Tuesday, July 5

Breaking in

The following is an email a friend of mine received after unwilling one of the head writers of a television show I managed to get contact information for. My friend emailed and received a very insightful response. With their permission (and sans any identifiable information) I am posting it here:


How's it going? Yeah, it's a tough gig, breaking in. It took me quite some time to get to a good place. And I had the same thing as you, where I was working production jobs, trying to get a break. And it's rough, because you rarely get free time to open your mind up to being creative.

I wish there was some magical advice I could give on what to do, how to do it and when to carry it all out. But really, it's just this, as far as I am concerned: if you are hyped up to write and want to dedicate your life to it, just stick with it.

I did, and even though there were times where I was really down and wondered if I would ever get a "real" writing job after doing all my specs and getting rewrites on loser indie films, I just kept going.

Even though that meant writing at home for awhile, and then taking a job to replenish the bank account, and then writing more, and then working more, I did it. So if you can do that, more power to you.

If you can get a job working with writers, that can really turn out to be a plus in a lot of ways. A lot of writers got their chances to move up by working as an assistant in the writer's office. Myself, included. The trick here is to know when to push yourself as a writer. Because you still have to do a good job, and they don't want to be bothered hearing about your aspirations all the time. But when it works, and they already know you and trust you, then you're in.

In television, a lot of it is getting in with a show runner/exec producer who likes being around you. There are tons of mediocre writers floating around in TV, and I've seen these people rise up. And it's obviously not from their scary talent. People hire writers in TV knowing that they have to spend tons of time in a small room with them, breaking story.

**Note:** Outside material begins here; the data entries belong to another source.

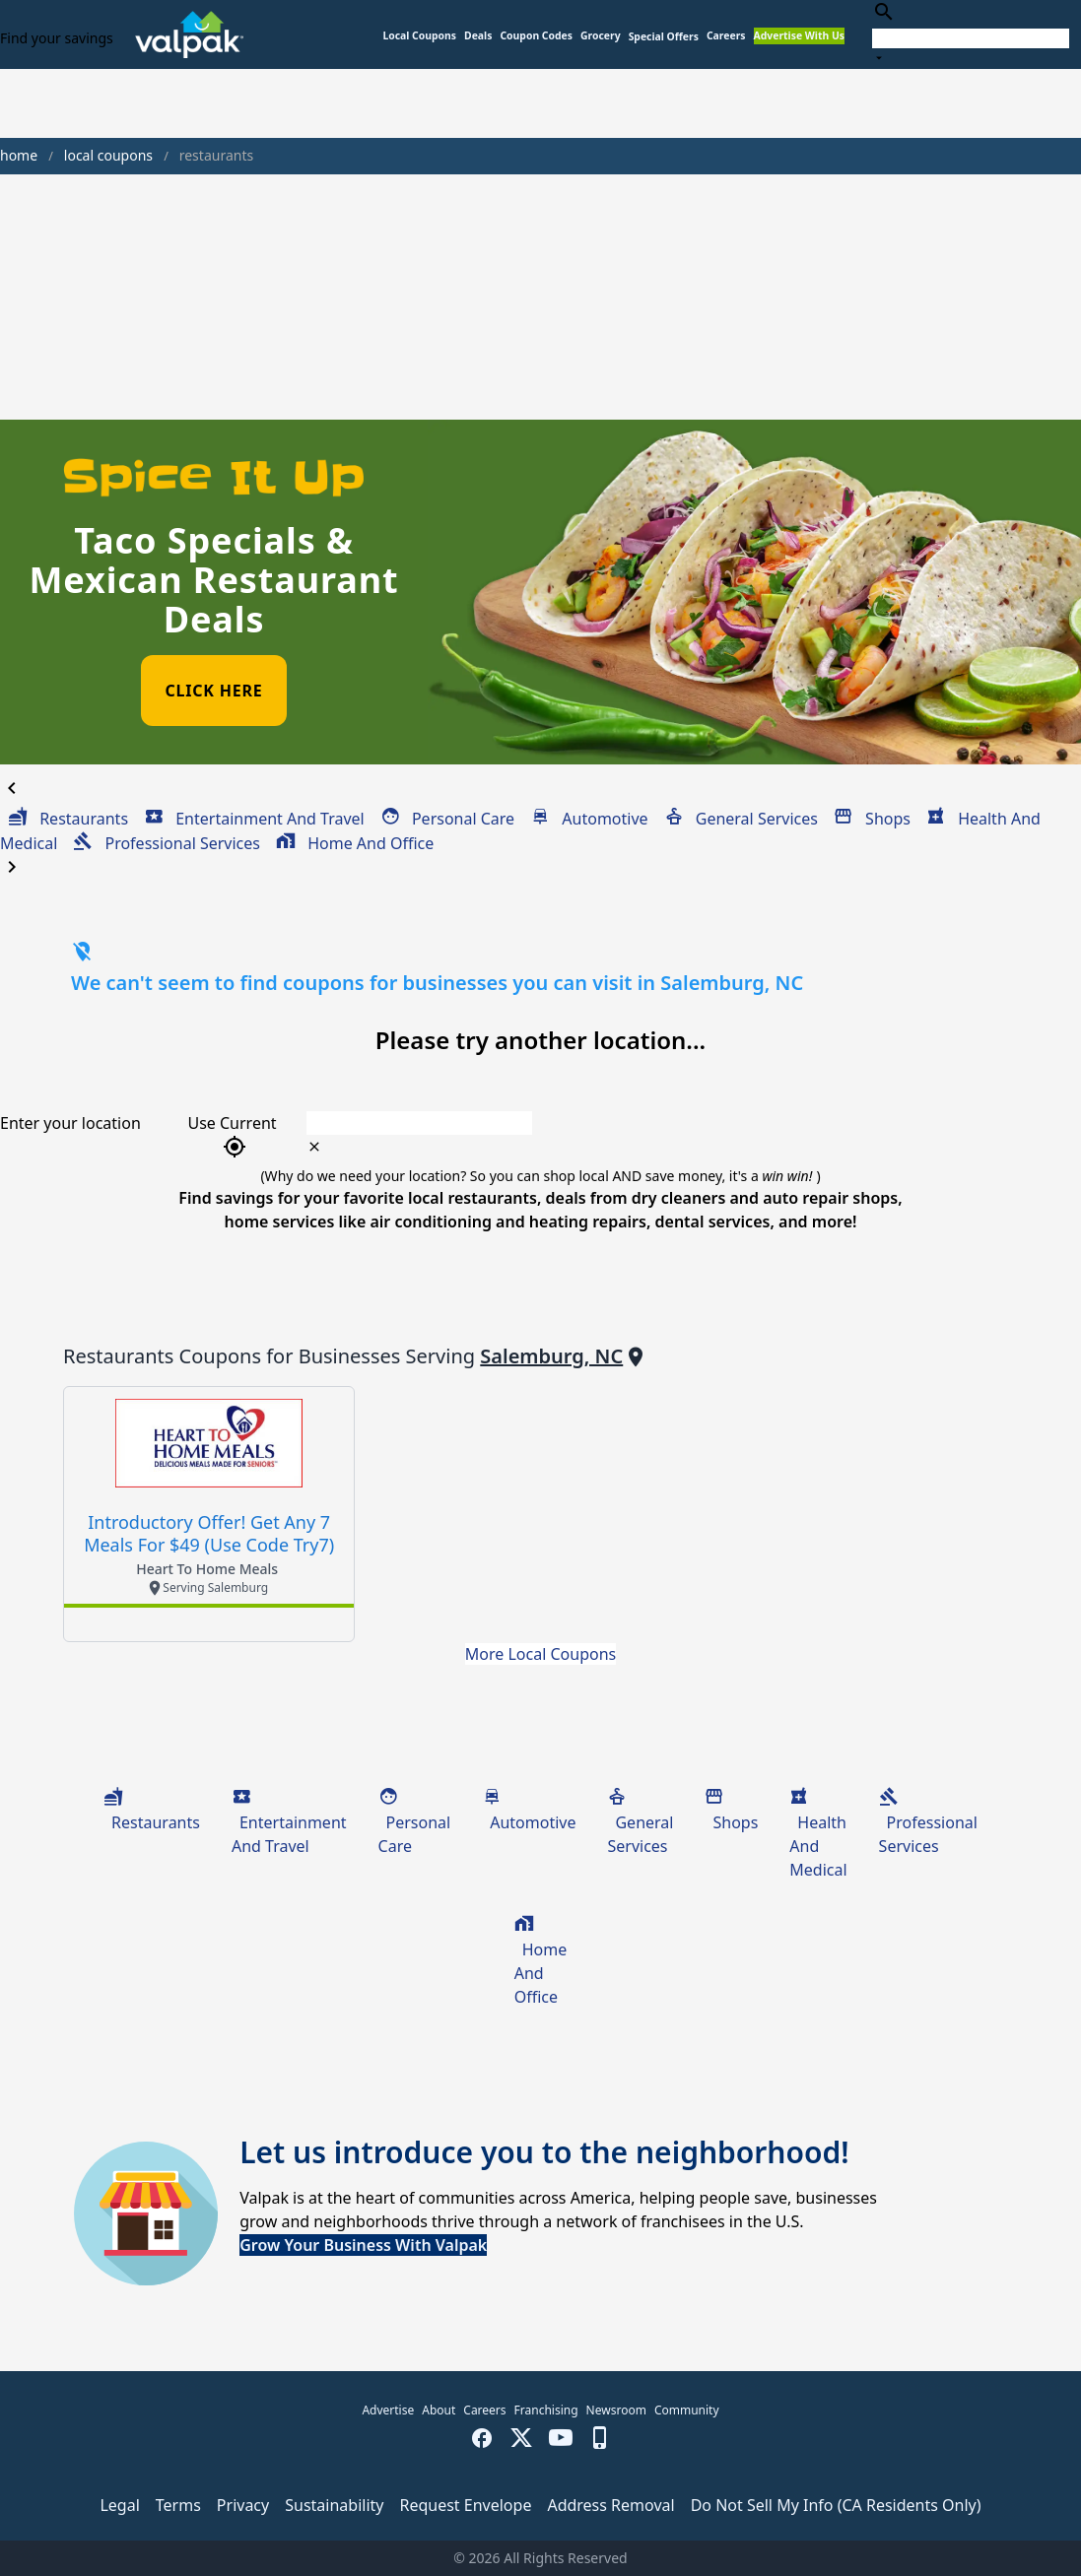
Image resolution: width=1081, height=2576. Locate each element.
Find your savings (56, 38)
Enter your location (70, 1123)
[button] (664, 37)
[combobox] (970, 34)
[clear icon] (314, 1146)
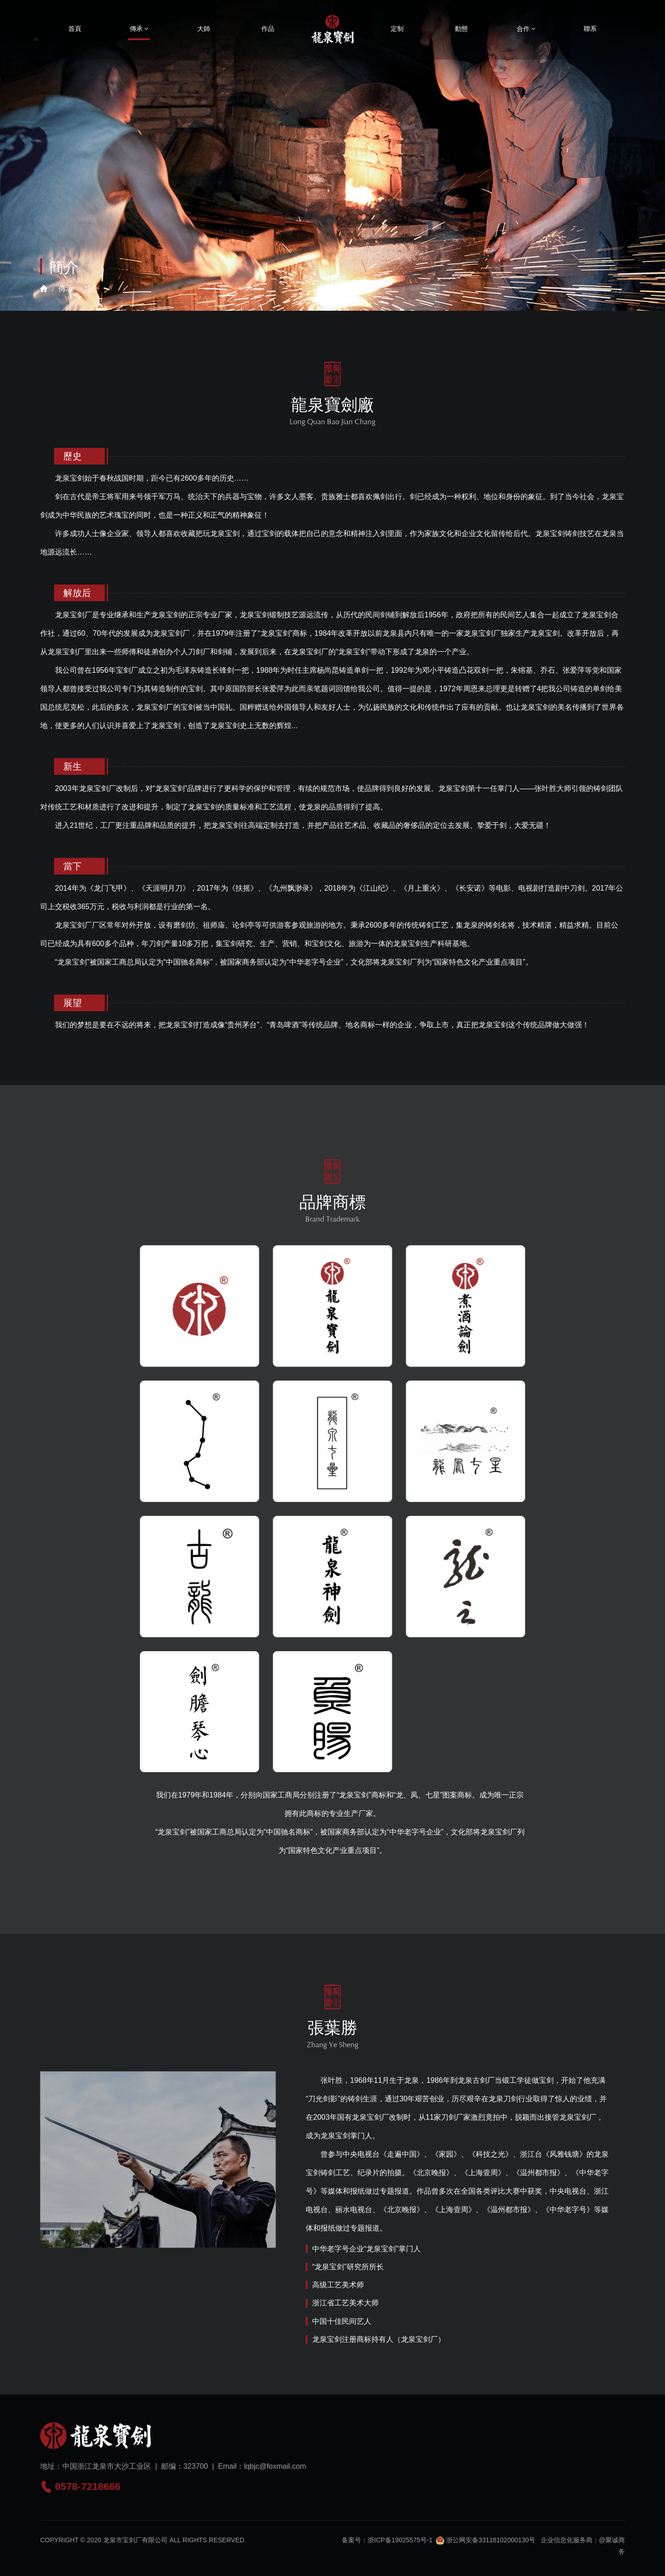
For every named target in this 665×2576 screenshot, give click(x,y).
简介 (91, 289)
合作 (526, 28)
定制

From my experience, you can get into TV writing one of two ways. Working up from an assistant is one of them. The other is, you come in cold. You have an agent pitching you as a new talent, and hope you can get someone to bite.

Agents always want what you haven't written, it seems. So be ready with everything. [Specs such as Six Feet Under, Smallville, Alias, The Sopranos and West Wing] might be considered old by now, in the agent world, because that was the hot spec show a few years ago. Now it's The Shield or Nip/Tuck, Lost or Desperate Housewives. And the agent would also probably suggest that you have a ... script [in the same style as the show you want to write for]. And also an original pilot. Sometimes a one-act play would be good to have, or a short story that shows your "voice."

Once you have what the agent needs to sell you, then it's very helpful. Staff writer positions are hard to come by..... So if you know anyone at all in the business, and can hit them up, you should. Agents won't deal with you unless you have a referral.

Well, I don't know if I've helped you at all. Feel free to e-mail me any specific questions you have, and if I can guide you, I will...

Best of luck,



Jessica said...

This blog might be of interest to you: Screenwriter Bones

Philip Morton said...

Hi, I'm the screenwriter bones guy. Thanks for coming by, I like your blog too. Come by again, let me know if the workshop thing is for you!

John Donald Carlucci said...

It is kind of amazing trying to keep track of the various pieces of advice floating around. I gave up on asking advice on how to break in years ago. I've read so many stories and so many books that point out the fact that there are numerous ways to break into the business.

Asking how to break in is like reading up on diets. There are two factors: drink water and exercise. The three factors I see for screen writing are write, read screenplays, and send material. Anything else that happens should be taken advantage of quickly.


American Knight said...

I've heard numerous stories and variations of stories and the most common factor is keeping at it, grinding at the stone, if you will. A professor at my graduate school once said that getting into film/tv isn't a quick fifty yard dash, it's a marathon.